The Black Swan: The 21st Century Challenge for Public Policy
What you think you know may not matter. What you don't know certainly will. And why you are unlikely to know what matters in time.
In 2001, the stock market lost $7 trillion dollars in value at about the time experts were declaring an end to the business cycle. In 1989, the Soviet Union and Eastern European nations abandoned communism, and the Cold War ended, taking the world by surprise; historically, prominent civilizations such as the Mayan and the Anasazi collapsed seemingly without warning. Such events, found throughout history, can be explained by Black Swans -- large surprise events perceived to have a very low probability of occurring, but an extremely large impact when they happen. These events appear evident in hindsight but lie outside the path of predictions or normal expectations.
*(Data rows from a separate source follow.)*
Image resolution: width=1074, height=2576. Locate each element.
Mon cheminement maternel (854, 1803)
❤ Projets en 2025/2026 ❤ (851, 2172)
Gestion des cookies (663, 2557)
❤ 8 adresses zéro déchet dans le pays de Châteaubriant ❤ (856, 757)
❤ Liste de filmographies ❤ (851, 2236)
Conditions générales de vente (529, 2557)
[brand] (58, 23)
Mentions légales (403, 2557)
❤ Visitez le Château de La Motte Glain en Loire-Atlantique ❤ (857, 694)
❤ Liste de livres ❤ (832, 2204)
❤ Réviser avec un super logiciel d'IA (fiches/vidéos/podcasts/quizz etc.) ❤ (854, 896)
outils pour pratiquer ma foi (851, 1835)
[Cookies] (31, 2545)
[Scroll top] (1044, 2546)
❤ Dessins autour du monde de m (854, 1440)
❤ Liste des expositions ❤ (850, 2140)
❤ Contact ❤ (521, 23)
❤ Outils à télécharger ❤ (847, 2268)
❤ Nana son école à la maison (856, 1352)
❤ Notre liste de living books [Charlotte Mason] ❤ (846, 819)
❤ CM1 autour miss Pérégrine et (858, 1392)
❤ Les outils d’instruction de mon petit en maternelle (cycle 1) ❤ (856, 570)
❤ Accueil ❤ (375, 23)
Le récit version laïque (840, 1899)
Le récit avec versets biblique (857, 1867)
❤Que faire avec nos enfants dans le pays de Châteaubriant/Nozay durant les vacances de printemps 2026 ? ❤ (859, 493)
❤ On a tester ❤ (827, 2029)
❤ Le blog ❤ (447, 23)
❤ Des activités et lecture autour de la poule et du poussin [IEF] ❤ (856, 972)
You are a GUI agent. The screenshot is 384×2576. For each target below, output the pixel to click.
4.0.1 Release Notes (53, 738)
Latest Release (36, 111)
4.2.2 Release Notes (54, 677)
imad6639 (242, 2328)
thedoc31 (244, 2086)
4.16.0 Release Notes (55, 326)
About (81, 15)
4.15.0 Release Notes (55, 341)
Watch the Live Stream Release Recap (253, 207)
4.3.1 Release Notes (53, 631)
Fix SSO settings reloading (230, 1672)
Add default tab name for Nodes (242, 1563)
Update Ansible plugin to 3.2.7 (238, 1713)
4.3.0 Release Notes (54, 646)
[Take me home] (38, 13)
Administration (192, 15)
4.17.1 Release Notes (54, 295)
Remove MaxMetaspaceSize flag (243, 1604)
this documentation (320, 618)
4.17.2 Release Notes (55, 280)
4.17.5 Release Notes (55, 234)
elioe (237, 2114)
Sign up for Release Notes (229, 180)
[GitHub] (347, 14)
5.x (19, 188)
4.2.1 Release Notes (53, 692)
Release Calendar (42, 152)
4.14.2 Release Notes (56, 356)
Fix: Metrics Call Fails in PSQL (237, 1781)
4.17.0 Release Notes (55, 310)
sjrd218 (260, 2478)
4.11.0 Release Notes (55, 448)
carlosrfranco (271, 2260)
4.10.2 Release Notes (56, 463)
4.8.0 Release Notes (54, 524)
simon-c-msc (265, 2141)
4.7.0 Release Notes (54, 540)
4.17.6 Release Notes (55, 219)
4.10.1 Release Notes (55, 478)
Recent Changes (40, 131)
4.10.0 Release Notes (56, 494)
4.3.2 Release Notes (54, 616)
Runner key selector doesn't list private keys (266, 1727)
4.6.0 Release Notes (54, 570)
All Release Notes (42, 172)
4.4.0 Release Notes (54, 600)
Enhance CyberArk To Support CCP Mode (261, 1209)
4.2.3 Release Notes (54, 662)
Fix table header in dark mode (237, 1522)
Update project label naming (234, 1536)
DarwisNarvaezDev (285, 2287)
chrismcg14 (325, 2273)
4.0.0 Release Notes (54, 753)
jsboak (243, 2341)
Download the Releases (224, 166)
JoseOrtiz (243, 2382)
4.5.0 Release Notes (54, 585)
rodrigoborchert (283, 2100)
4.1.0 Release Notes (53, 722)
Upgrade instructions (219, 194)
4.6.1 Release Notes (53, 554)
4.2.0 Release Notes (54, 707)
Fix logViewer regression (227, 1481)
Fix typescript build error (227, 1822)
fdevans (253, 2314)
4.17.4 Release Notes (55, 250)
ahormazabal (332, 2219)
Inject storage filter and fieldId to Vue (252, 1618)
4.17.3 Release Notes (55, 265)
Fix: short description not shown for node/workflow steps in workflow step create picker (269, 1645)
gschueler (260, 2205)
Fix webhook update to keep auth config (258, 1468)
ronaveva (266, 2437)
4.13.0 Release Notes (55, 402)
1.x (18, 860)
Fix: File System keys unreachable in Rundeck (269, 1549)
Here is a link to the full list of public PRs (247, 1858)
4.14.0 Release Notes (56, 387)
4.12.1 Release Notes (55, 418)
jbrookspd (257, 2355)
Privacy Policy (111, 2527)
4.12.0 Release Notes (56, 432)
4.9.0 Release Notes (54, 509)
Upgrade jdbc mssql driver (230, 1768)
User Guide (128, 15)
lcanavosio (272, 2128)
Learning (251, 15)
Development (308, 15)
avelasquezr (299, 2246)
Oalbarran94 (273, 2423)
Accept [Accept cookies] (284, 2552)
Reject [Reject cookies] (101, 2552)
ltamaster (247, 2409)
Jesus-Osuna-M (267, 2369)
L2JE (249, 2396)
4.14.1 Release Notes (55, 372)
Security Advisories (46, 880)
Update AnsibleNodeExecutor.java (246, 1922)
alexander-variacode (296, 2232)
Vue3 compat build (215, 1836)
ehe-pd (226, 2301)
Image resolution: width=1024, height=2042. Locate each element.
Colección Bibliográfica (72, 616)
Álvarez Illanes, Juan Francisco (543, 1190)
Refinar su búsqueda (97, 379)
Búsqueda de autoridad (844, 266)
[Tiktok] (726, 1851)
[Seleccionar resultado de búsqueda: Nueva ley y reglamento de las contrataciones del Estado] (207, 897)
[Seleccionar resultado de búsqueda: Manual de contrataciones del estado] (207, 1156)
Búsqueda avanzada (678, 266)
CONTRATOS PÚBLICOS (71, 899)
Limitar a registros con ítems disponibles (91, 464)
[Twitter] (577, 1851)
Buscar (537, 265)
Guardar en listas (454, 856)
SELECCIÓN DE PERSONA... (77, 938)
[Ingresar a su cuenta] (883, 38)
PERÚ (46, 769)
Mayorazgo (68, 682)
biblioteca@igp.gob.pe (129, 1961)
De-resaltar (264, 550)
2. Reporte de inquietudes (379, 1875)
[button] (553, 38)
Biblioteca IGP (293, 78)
Generally, our inferential intuitions, cognitive harm-avoidance apparatus, and learning mechanisms are made for a different type of environment. They are geared to the study of the usual and the repeatable; the thinkable and discussible. The gap between the attributes of the Black Swan class of uncertainty and our intuitions about randomness is widening as the world is becoming more complicated, requiring more prevention than is currently accepted in most policy circles. This discussion presents the various dimensions of the problem and addresses its policy consequences.
About the Author
NASSIM NICHOLAS TALEB is an essayist and mathematical trader. He is interested in the epistemology of randomness and the multidisciplinary problems of uncertainty and knowledge, particularly in the large-impact hard-to-predict rare events ("Black Swans"). Taleb is the founder of Empirica LLC, a trading firm and risk research laboratory and Adjunct Professor at the Courant Institute of Mathematical Sciences of New York University.
Taleb held senior trading positions with trading houses in New York and London and operated as a floor trader before founding Empirica LLC. His degrees include an MBA from the Wharton School and a Ph.D. from the University of Paris. He is the author of Dynamic Hedging and Fooled by Randomness (2nd Edition, published in 17 languages).